Henry Wadsworth Longfellow (1807-1882) was one of the great American poets of the 19th century. He was born at Portland, a seaport town in Maine, U.S.A. on 27 February, 1807. His father Stephen Longfellow was a lawyer and was originally from Yorkshire, England. H. W. Longfellow was the second one of eight children of his parents. He was friendly, sensitive and meritorious from his childhood. He had his early education at Portland Academy. Then he was admitted in Bowdoin College in Brunswick, Maine in 1822. At Bowdoin, he met Nathaniel Hawthorne who became his lifelong friend. After graduating from there in 1825, he made a long European tour.
He returned home in 1830 and became the first Professor of Modern Languages at Bowdoin College. In 1831, he married Mary Storer Potter, an intelligent and beautiful girl of Portland. But his 22 year old wife died during their trip in Rotterdam after suffering a miscarriage in 1835. When he returned to the United States in 1836, he became the Professor of Modern Languages at Harvard University. Then he settled in Cambridge, Massachusetts, where he lived for the rest of his life although he liked to spend summers at his home Nahant.
After seven years of courtship he married Miss Frances ‘Fanny’ Appleton, the daughter of a wealthy Boston industrialist, Nathal Appleton in 1843, eight years after the death of his first wife. He resigned his professorship in 1854 to devote all his time to poetry. He was also a devoted husband. But his marriage ended in sadness. After eighteen years of happy married life, Fanny was accidentally burnt to death in 1861. Longfellow was devastated by her death and never fully recovered. He died on 24 March in 1882, after suffering from peritonitis for five years. He was buried at Mount Auburn Cemetery, Cambridge, Massachusetts.

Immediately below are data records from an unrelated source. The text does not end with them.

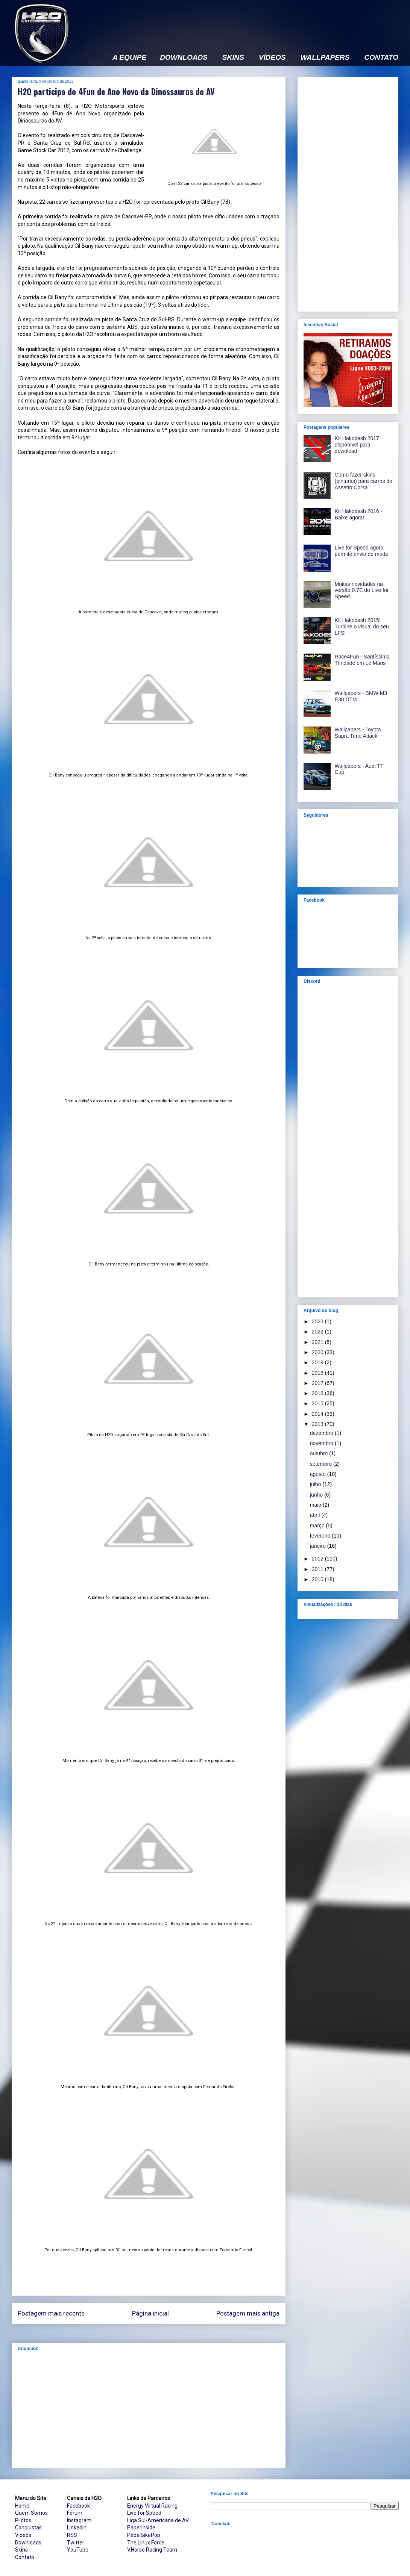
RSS (72, 2535)
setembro (321, 1464)
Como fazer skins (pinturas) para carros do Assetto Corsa (363, 481)
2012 (318, 1559)
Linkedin (77, 2528)
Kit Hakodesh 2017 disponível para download (357, 444)
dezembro (322, 1433)
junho (317, 1495)
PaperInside (141, 2528)
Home (22, 2506)
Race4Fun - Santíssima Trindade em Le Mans (362, 660)
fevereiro (321, 1536)
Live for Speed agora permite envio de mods (361, 551)
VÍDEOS (272, 57)
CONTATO (381, 57)
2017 (318, 1383)
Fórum (74, 2513)
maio (316, 1505)
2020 (318, 1352)
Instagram (79, 2520)
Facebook (78, 2506)
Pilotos (23, 2520)
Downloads (28, 2543)
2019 (318, 1362)
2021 (318, 1342)
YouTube (77, 2550)
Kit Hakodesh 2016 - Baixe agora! (359, 514)
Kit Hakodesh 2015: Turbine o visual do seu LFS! (362, 626)
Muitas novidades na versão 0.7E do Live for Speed (362, 590)
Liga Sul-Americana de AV (158, 2520)
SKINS (233, 57)
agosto (318, 1474)
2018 (318, 1373)
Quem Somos (31, 2513)
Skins (21, 2550)
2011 (318, 1569)
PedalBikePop (143, 2535)
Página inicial (150, 2313)
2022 (318, 1332)
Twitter (75, 2543)
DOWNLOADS (184, 57)
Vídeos (23, 2535)
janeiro (318, 1546)
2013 (318, 1424)
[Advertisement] (148, 2409)
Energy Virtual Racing (152, 2506)
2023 (318, 1321)
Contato (24, 2557)
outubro (319, 1453)
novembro (322, 1443)
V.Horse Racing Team (152, 2550)
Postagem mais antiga (247, 2313)
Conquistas (28, 2528)
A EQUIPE (129, 57)
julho (316, 1484)
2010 (318, 1579)
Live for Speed (144, 2513)
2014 (318, 1414)
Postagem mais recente (51, 2313)
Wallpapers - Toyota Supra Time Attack (358, 732)
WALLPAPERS (325, 57)
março (318, 1526)
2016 (318, 1393)
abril (315, 1515)
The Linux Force (145, 2543)
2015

He became one of the most popular poets of his day in America and England. He began to write and publish poetry at the age of thirteen. His first notable publication Voices of Night (1839) was a collection of poems including The Psalm of Life, The Beleaguered City and The Midnight Mass of the Dying Year. His other major collection of poems are Evangeline (1847), The Golden Legend (1851), The Song of Hiawatha (1855), The Courtship of Miles Standish (1858), Tales of a Wayside Inn (1863), Birds of Passage, etc. His poetry is based on common and easily understood themes with simple, clean and lucid language.